A long time ago I wrote a post titled "Adoptee vs. Adoptee" outlining some of the challenges that critical adoptees receive from others – including adoptees – particularly those who think adoption should not be criticized or in any way challenged and adoptees who participate in the unproductive "pro-adoption/anti-adoption" dichotomy.
Lately I've been involved in a similar situation but from the flip side, this time involving an adoptee who publicly shamed me for working with adoption organizations (and their leadership) the adoptee does not support.
A few days ago I participated in some facebook conversations that brought me back to some of my earlier Harlow's Monkey posts and I had some nostalgic moments re-reading some of my archived articles.
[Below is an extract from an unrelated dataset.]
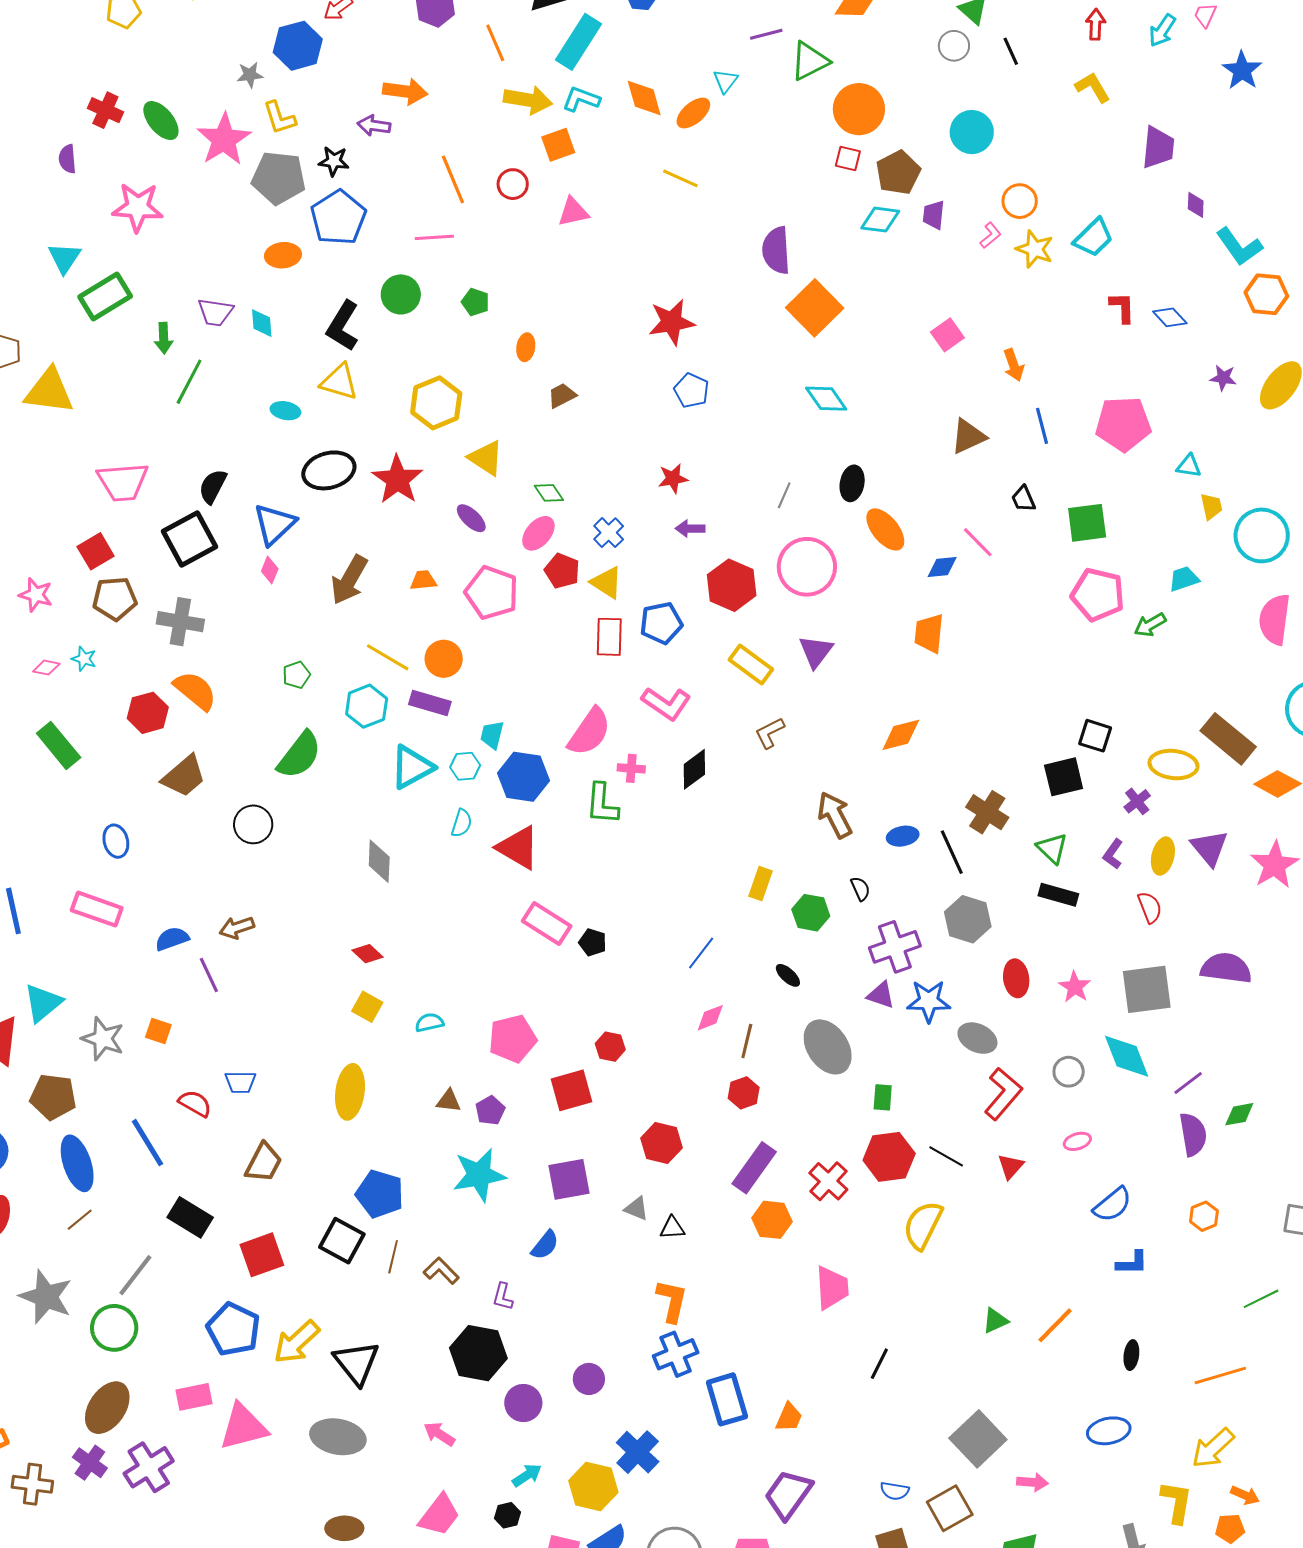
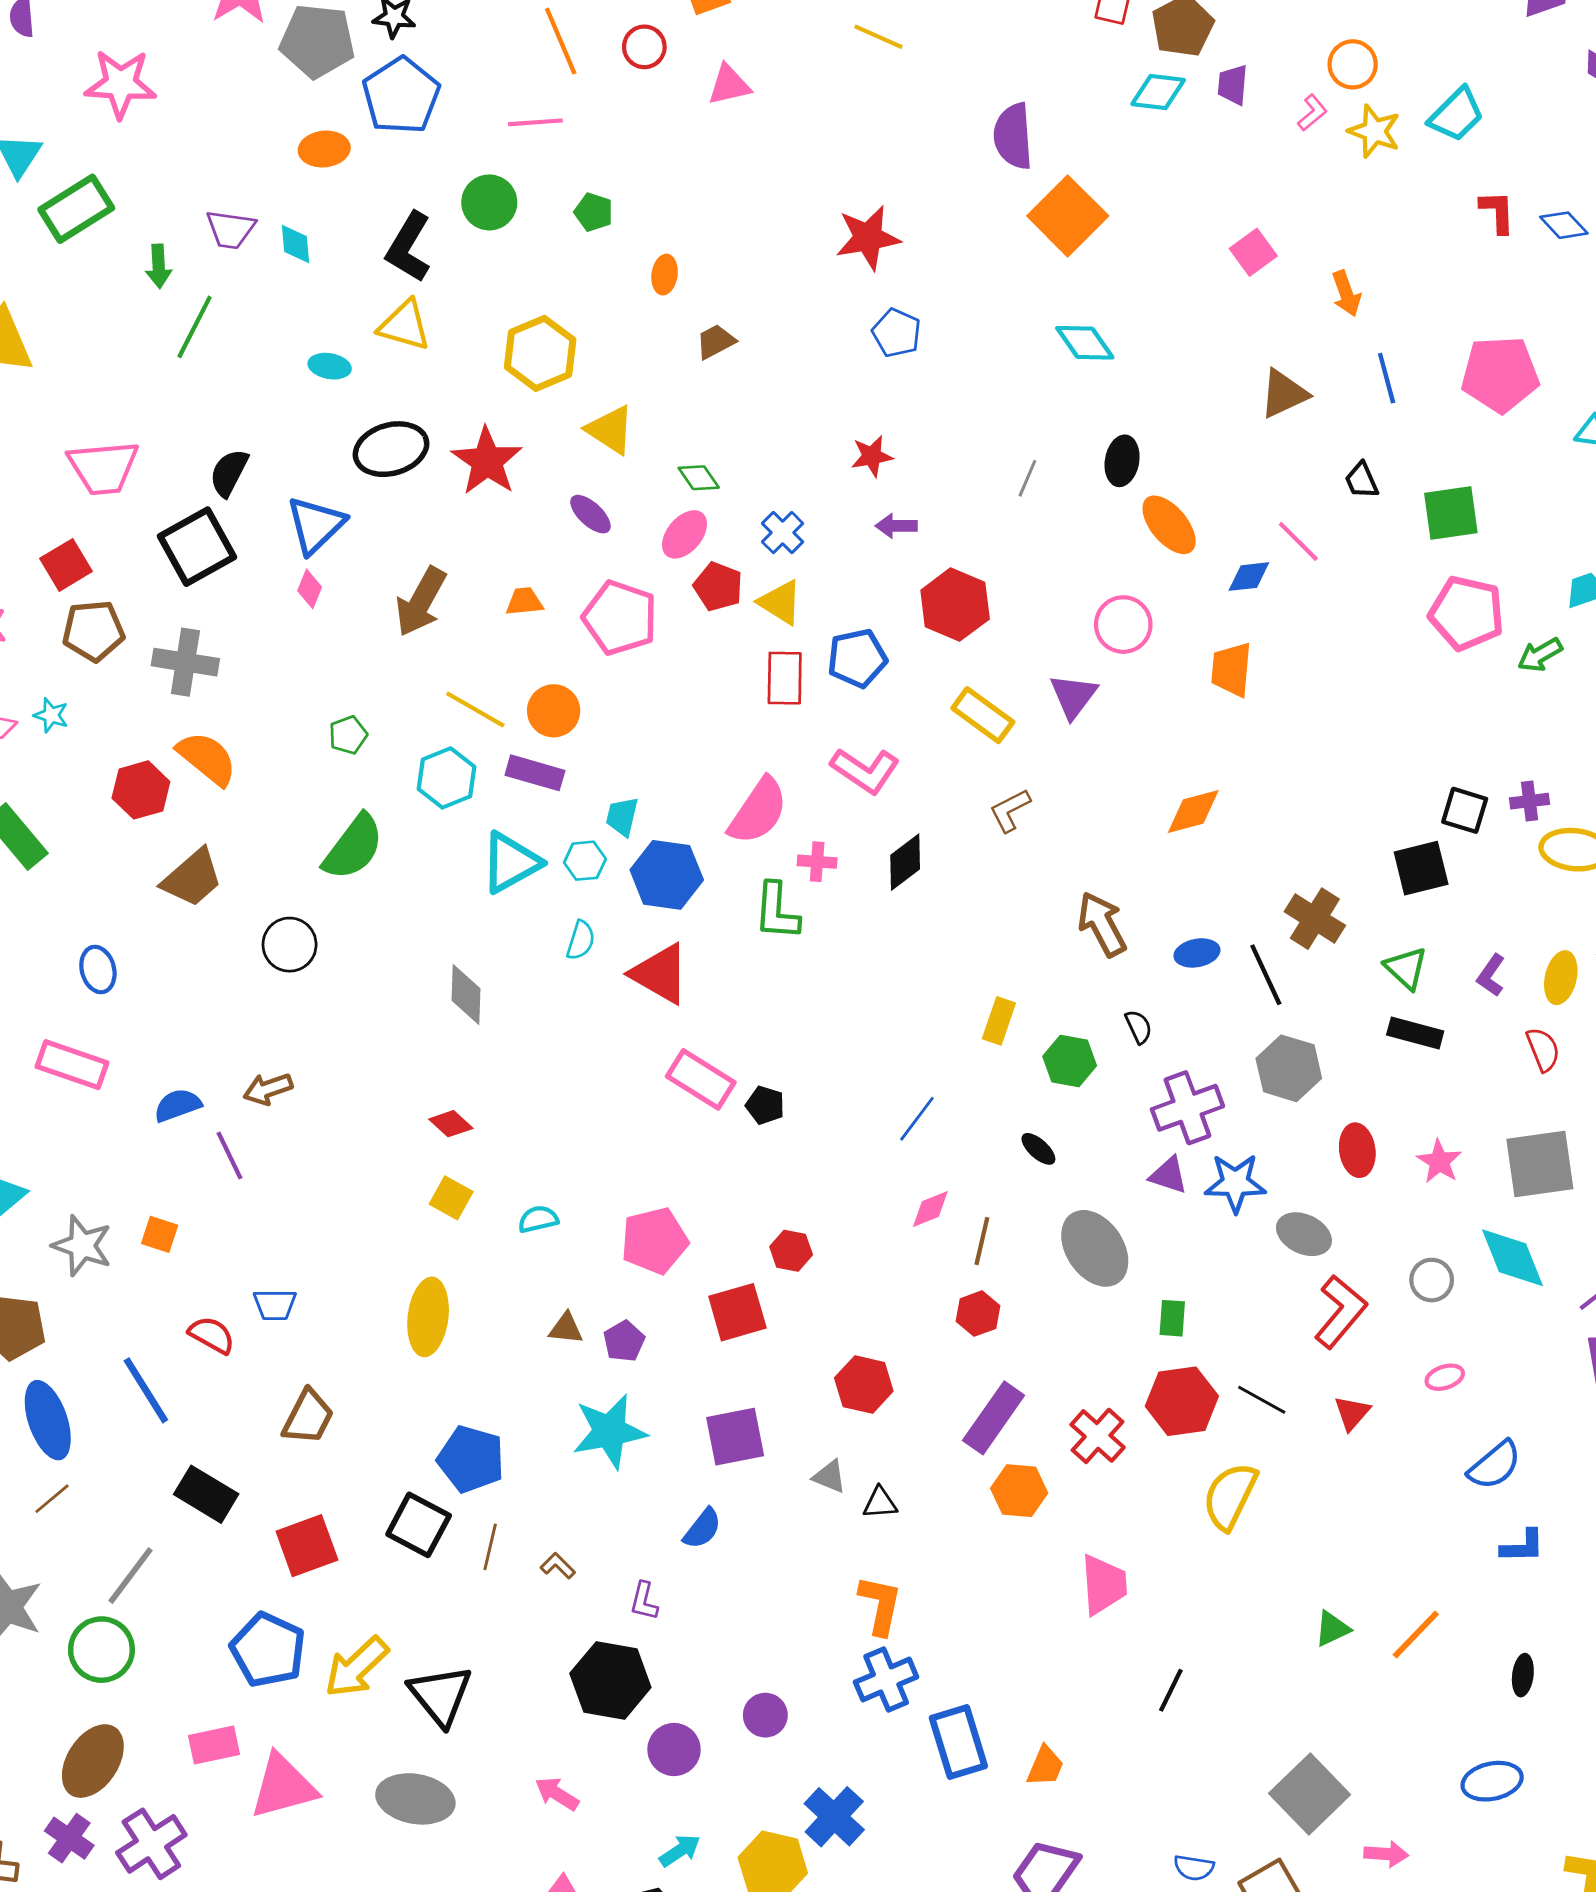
pink circle: (807, 567) -> (1123, 625), moved, size x0.7
purple cross: (1137, 801) -> (1529, 801), moved, turned 32
brown L-shape: (441, 1271) -> (558, 1566), size x0.7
Life has sure changed for me since those early days in 2006 when I started the blog. As I re-read through, I thought it was interesting how my thoughts and beliefs about adoption (as well as my tone) have evolved over time. Back then the political stakes were low and I could just be a (mostly) anonymous, outspoken adoptee working with other adoptees and foster youth. Now I'm more public and work more in the arena of research, training and educating those who will work in the area of child welfare, permanency and adoption.
Perhaps the one thing that has remained constant, however, is the struggle to keep balanced on the tightrope. I am still navigating and negotiating and explaining myself to adoptees who are angry that I critique the adoption industrial complex and those who are angry that I seem to be supporting it. The only difference is that in some ways it feels there is more at stake and definitely more politics to navigate now than there was five years ago, but the level of mistrust and suspicion among adoptees is still ever present.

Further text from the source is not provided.